Shifting from blogs to YouTube to monthly subscription boxes, Leaf is finding a way to monetize its relationship with Millennials.
Five years after posting its first YouTube video that taught young women how to tie a turban, the Los Angeles-based digital company is offering $60 boxes curated to fit a yearlong theme of wellness. Tested and selected by Leaf founders Geri Hirsch and Erin Falconer, the program begins this month with Detox, a kit filled with an Ayurvedic copper water bottle, skin brush, Herbivores Botanicals’ rose clay soap and other items and tips to enable cleansing of the mind, body and social circles.

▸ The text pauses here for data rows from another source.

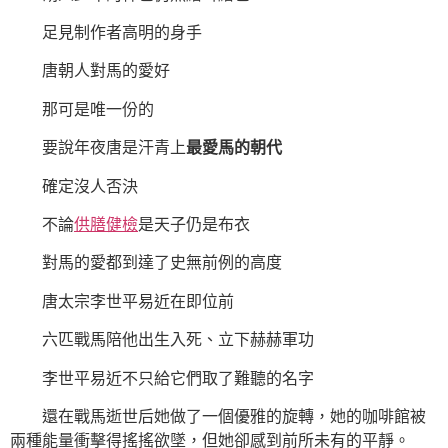
足見制作者高明的身手
唐朝人對馬的愛好
那可是唯一份的
要說年夜唐是汗青上
最愛馬的朝代
確定沒人否決
不論
供膳健檢
是天子仍是布衣
對馬的愛都到達了史無前例的高度
唐太宗李世平易近在即位前
六匹戰馬陪他出生入死、立下赫赫軍功
李世平易近不只給它們取了難聽的名字
還在戰馬逝世后她做了一個優雅的旋轉，她的咖啡館被
兩種能量衝擊得搖搖欲墜，但她卻感到前所未有的平靜。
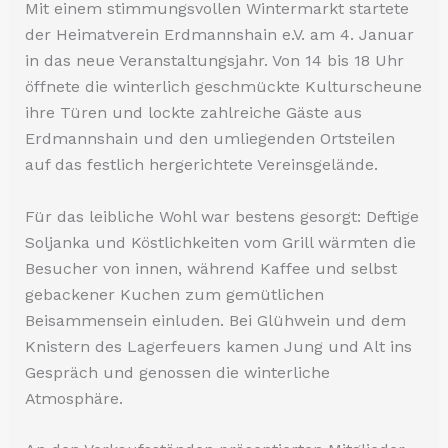
Mit einem stimmungsvollen Wintermarkt startete
der Heimatverein Erdmannshain e.V. am 4. Januar
in das neue Veranstaltungsjahr. Von 14 bis 18 Uhr
öffnete die winterlich geschmückte Kulturscheune
ihre Türen und lockte zahlreiche Gäste aus
Erdmannshain und den umliegenden Ortsteilen
auf das festlich hergerichtete Vereinsgelände.
Für das leibliche Wohl war bestens gesorgt: Deftige
Soljanka und Köstlichkeiten vom Grill wärmten die
Besucher von innen, während Kaffee und selbst
gebackener Kuchen zum gemütlichen
Beisammensein einluden. Bei Glühwein und dem
Knistern des Lagerfeuers kamen Jung und Alt ins
Gespräch und genossen die winterliche
Atmosphäre.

Upcoming boxes fit with themes such as Nourish (cooking) and Natural (beauty and hygiene). Leaf is also breaking into the private-label business, designing a leather jump rope for its fifth package, titled Rest, as well as a sports bra for its seventh bundle, called Energize.
“There is a lot of curiosity around this element of wellness,” Falconer said. For some time, Falconer and Hirsch have been exploring topics on healthy living and self-improvement on their respective blogs, PickTheBrain and Because I’m Addicted.
Plus, “we always wanted to do a commerce site,” Falconer said. “We have a real audience that is really engaged in content and has a real hunger for wellness content. For us it makes sense to make content and go one step further.”
The venture is the latest iteration of the evolving blogosphere, which has tracked the commercialization of high-profile sites like Gwyneth Paltrow’s Goop. It is Leaf’s first attempt to generate revenue directly from consumers, outside of advertising and sponsorships. Leaf — an acronym for living, eating and fashion — has accumulated more than 154,700 subscribers on its YouTube channel.
Currently shipping only in the U.S., the subscription service allows consumers to pay for an entire year at a discounted rate, pay as they go each month or buy a pair of boxes as a gift. Subscribers can stop at any time. While Falconer and Hirsch declined to disclose how many people have signed up, they’re on track to double their original projection. Already 15 percent of the customers have paid for the 12-month program in advance, Falconer said.
Eventually, they aim to expand deliveries to countries such as Canada and France, where they’ve received inquiries from fans, and host events. “We’re working on developing an app and a couple of other amenities that let you dive deeper into your wellness factor,” Hirsch added.
While the partners don’t always take the same approach to their daily routines — Falconer likes to swish coconut oil in the mouth for 15 minutes as a form of dental detoxification but Hirsch prefers chewing natural gum — they agree that women their age are valuing experiences and goods that encourage a better life over materialism. The sight of a twentysomething splurging on a pair of shoes and later dining on instant ramen is fading.
“Especially here in L.A., instead of going to cocktails, girls of all ages are going to workout classes and they’re getting juice afterward,” Falconer said. “There is a real shift.”